This content was published: January 18, 2012. Phone numbers, email addresses, and other information may have changed.
PCC student uses class to give back to small Cameroon village
Photos and story by James Hill
The amount of money may not seem like a lot, but for Isaac Sunday’s village back home in Cameroon, it meant the world.
Sunday, 26, procured a $3,450 grant from the Ndong Awing Cultural and 欧洲杯决赛竞猜app_欧洲杯足球网-投注|官网ment Associationthrough his summer grant-writing class at the Rock Creek Campus to fund 50 benches, six-month salaries for four teachers and a table for a school back home in his village of Awing in the Northwest region of Cameroon. The Hillsboro resident submitted the proposal in early August and finished the donation of furniture and money transfer by mid-September.
The microelectronics student worked long distance to hire carpenters in Awing and surrounding villages to make the furniture, and coordinate the donation with school and village officials. He traveled back to Cameroon in late August to oversee the final stages of the project and returned just before the start of fall term.

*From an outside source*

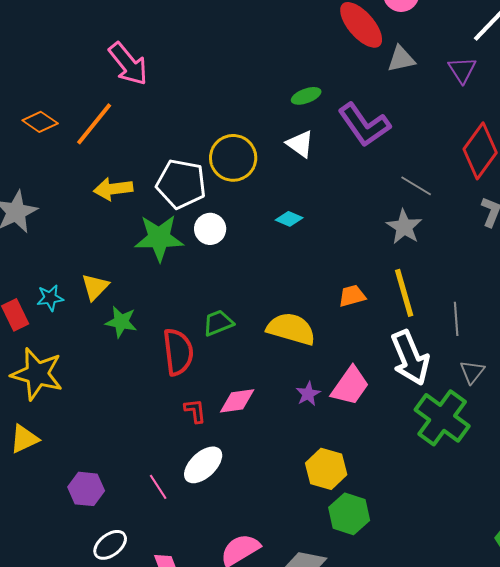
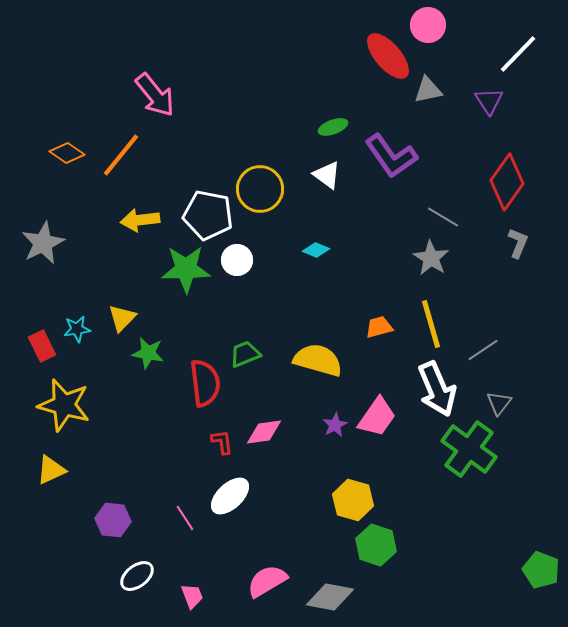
gray line: (456, 319) -> (483, 350), turned 60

“I know that some of the basic necessities a new school always needs are school benches,” Sunday said. “In many occasions students don’t have benches to sit on when a new school is started. I come from a rural community where education is far behind. So I was thinking I wanted to see what part I can play to help these people who need education.”
The idea came about in Craig Buchner’s Technical Writing course in the summer, which prompted students to write a grant proposal for one of his major assignments. Buchner requires his students to research grants and apply for them based on their proposals. For Sunday, the class was a requirement for his microelectronics degree, but he didn’t just do the bare minimum, he made the class experience count.
“When I teach that course, my goal is to make each assignment as pragmatic as possible, hoping that students use them in their day-to-day lives,” said Buchner, who teaches grant, fiction and technical/professional writing. “When Isaac decided to submit his grant to help build a school in his hometown, I was thrilled. We looked over a few drafts of the grant, and from the start it was clear that this topic was important to him, which showed in his writing.
“I assigned this project halfway through the summer term and before the session was over, Isaac had heard back from the grant committee, so it was great for our class to see the results,” he added. “I think his success inspired everyone, myself included.”
Sunday came to the United States back in 2009, achieving a longstanding dream of immigrating to a developed nation so he could gain skills to help people back home. He earned a civil engineering degree in Cameroon, but had to start over when he got to Oregon on an Immigrant Visa.
At PCC’s Rock Creek Campus, Sunday took beginning classes and advisers steered him into the Microelectronics Technology Program to match up with the job he found at Tuality Healthcare in Hillsboro as a diagnostic imaging file clerk.
“I just found my way, moving so slowly,” said Sunday. “I never knew anything about PCC, but I was really devoted to education. PCC is a very, very good place for me. It is very flexible. Classes are offered around the clock. The campus is so open and I meet good people.”
His desire to aid education back in Cameroon comes from his large family. One of 11 kids, many of his siblings don’t have the access to education he had and cannot read or write. On top of helping his family, he wants to help his village in other ways by some day partnering with Intel Corporation or SolarWorld AG.
“I want to try to help the local community there with some solar panels to provide electricity,” he said. “I am open to any kind of means to help these people in the rural areas in Cameroon and other Africa countries.
“I feel like whatever comes my way I will be success as long as I’m devoted to it and if I keep on working as hard as I am I will always survive,” he said.